E intanto Trovesi non ha smesso di suonare, o come dice lui “di allenarsi, come un piccolo atleta”. Ci sono un rigore e una disciplina feconda nella sua indole da musicista, un richiamo quasi civile: “ho passato due mesi a casa, molti concerti sono stati cancellati, ma non mi sono fermato: i musicisti, così come gli artisti e gli intellettuali, in questo momento hanno il dovere di continuare a studiare”. E nel frattempo pensare a nuovi progetti, magari riguardanti ciò che è accaduto: “insieme ad altri musicisti di Nembro stiamo preparando un ‘Te Deum’ che verrà suonato in un’occasione speciale, quando saremo tutti liberi di muoverci e il paese verrà coronato di fiori, di musica e di canti. Ci stiamo lavorando insieme al comune e all’oratorio”.

Il 3 giugno Trovesi chiuderà l’installazione “Ogni vita è un racconto” insieme a Oreste Castagna. “Sarò felice di suonare lì, vengo con lo spirito di dare testimonianza per la gente che è scomparsa. Sono contento che con me ci sia anche Oreste Castagna, una persona nata per fare l’attore, un vero uomo da palcoscenico con cui ho già collaborato altre volte”. Anche la memoria del resto può essere sonora, come nel concerto del 25 aprile scorso al Modernissimo di Nembro insieme a Gianni Bergamelli e Stefano Montanari: “quella di mercoledì prossimo è la prima cosa che faccio, oltre al concerto di aprile. La memoria è importante, ci tiene in vita. Pensate se oggi non sapessimo nulla della peste del ‘600 raccontata da Manzoni, che a Nembro fece migliaia di morti. Le persone allora venivano messe in quello che chiamiamo l’Ospedalet, oggi una casa di cura per anziani”.

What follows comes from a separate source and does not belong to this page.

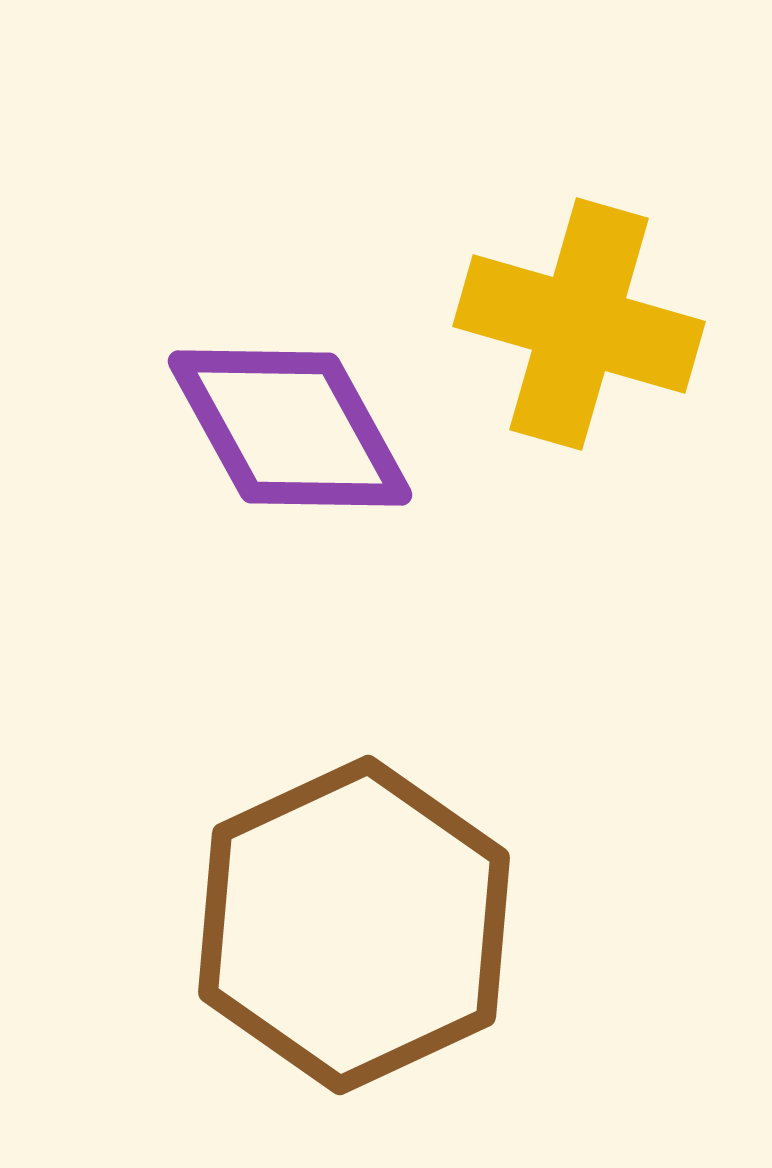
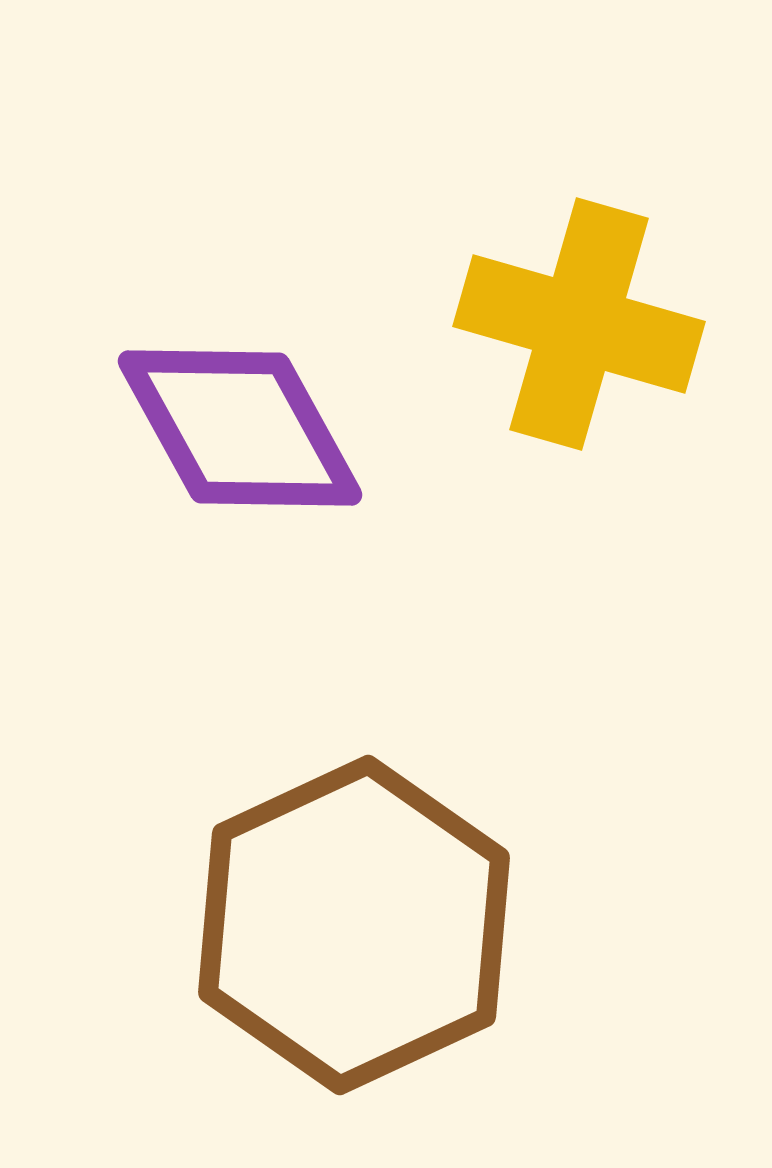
purple diamond: moved 50 px left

Adesso bisogna guardare avanti, seppur con tante incertezze: “con la mascherina prendere un treno o un aereo per andare a suonare non sarà più come prima. Ed è impressionante come sia tutto fermo: le bande e i cori locali non possono trovarsi in una stanza per provare tutti insieme. Chi vive di musica in questo momento non ha entrate, forse sono più fortunati quelli che insegnano”. Trovesi non pensa tanto alle grandi stelle del jazz internazionale, ma alle associazioni di paese che in ogni dove alimentano la passione per la musica e a chi di questa passione ha fatto un mestiere. “Siamo come congelati, ma ci scongeleremo”.

Il “congelamento” sta mettendo in seria difficoltà gran parte del settore culturale italiano. Che però non deve fermarsi: “io come musicista ho un ruolo che devo mettere al servizio degli altri. Per questo credo che sia importante non smettere mai di studiare. L’imperativo deve essere studiare e resistere, resistere, resistere”. Si possono fare tante cose: aiutare gli altri, partecipare alle raccolte fondi, “ma se dimenticassi il mio essere musicista, tralasciando lo studio, farei un danno alla società. Un libro, un film, una musica, un dipinto possono aiutare quando ci si trova dentro il buio come ora. Certo che prima viene il pane, che devono avere tutti. Ma poi c’è la nostra funzione sociale, il nostro compito di essere artisti anche adesso”.